Duration: 38 minutes

Featuring: Alan Parsons, with Jack Jospeh Puig, Patrick Leonard, and Niko Bolas.

Most people’s vision of what a recording studio looks like is a room primarily occupied by a large console full of knobs, faders, and flashing lights. Even software that emulates a ‘recording studio’ seems to perpetuate this image.

The reality is that you can – and people do – make records without putting your hand on anything more movable than a mouse. ‘Volume’ can be set as a number, and even changes in volume, pan, or anything else can be painstakingly input as data and replayed as automation.

So why would anyone still need to use what in some ways is a very old-fashioned and definitely cumbersome object like a recording console?

Consoles & Controllers starts with Alan re-discovering the EMI desk on which he recorded Dark Side Of The Moon, which now resides in a vintage gear pre-production studio in Los Angeles.

One clue as what the value of console still might be in the modern age comes from looking at Alan walking around the desk, running his hands over the various different controls and sections. It would probably take him all of five minutes to re familiarize himself with the desk’s every feature and function. Imagine being able to do that with 30-year-old software? Imagine 30-year-old software even loading up?

In addition to the immediacy and availability of using a hardware console, there’s also the question of sound. Does music actually sound better if individual tracks go through their own channel strip for processing and then get ‘analog summed?’ Or does it really make no difference when or how the numbers are crunched? Alan conducts exactly such an experiment in this section and you can even download and listen to uncompressed final mix files and decide for yourself.

Even if you cannot afford or simply don’t want an outside piece of furniture in your studio, the controls of a recording console, along with their signal flow (real or virtual) is a complex and important topic to understand. In this section Alan takes you on a knob-by-knob tour of a typical channel strip, including demonstrating such often misunderstood concepts as pre and post fade.

The recording console’s niece or nephew is of course the controller; an object through which audio is simply controlled as opposed to passes.

Alan looks at various different types of controller, from the simple and single purpose to the complex and almost endlessly configurable.

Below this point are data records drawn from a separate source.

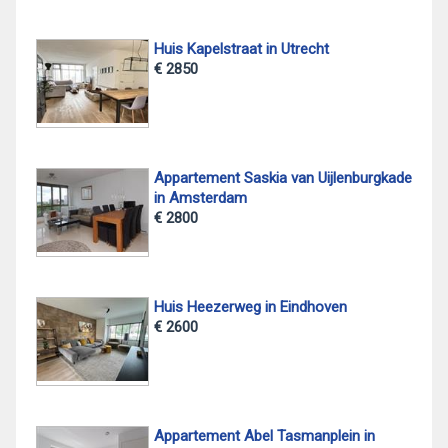
Huis Kapelstraat in Utrecht
€ 2850
Appartement Saskia van Uijlenburgkade
in Amsterdam
€ 2800
Huis Heezerweg in Eindhoven
€ 2600
Appartement Abel Tasmanplein in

Although Alan comes from an ‘in-the-room’ as opposed to ‘in-the-box’ heritage, he’s still very comfortable with hands-free DAW recording. But this section gives you plenty of food for thought about which style might best suits your needs. The colorful Jack Joseph Puig, ensconced behind one of the largest recording consoles on the planet, at Ocean Way Studio in Los Angeles, provides plenty of spice to the debate.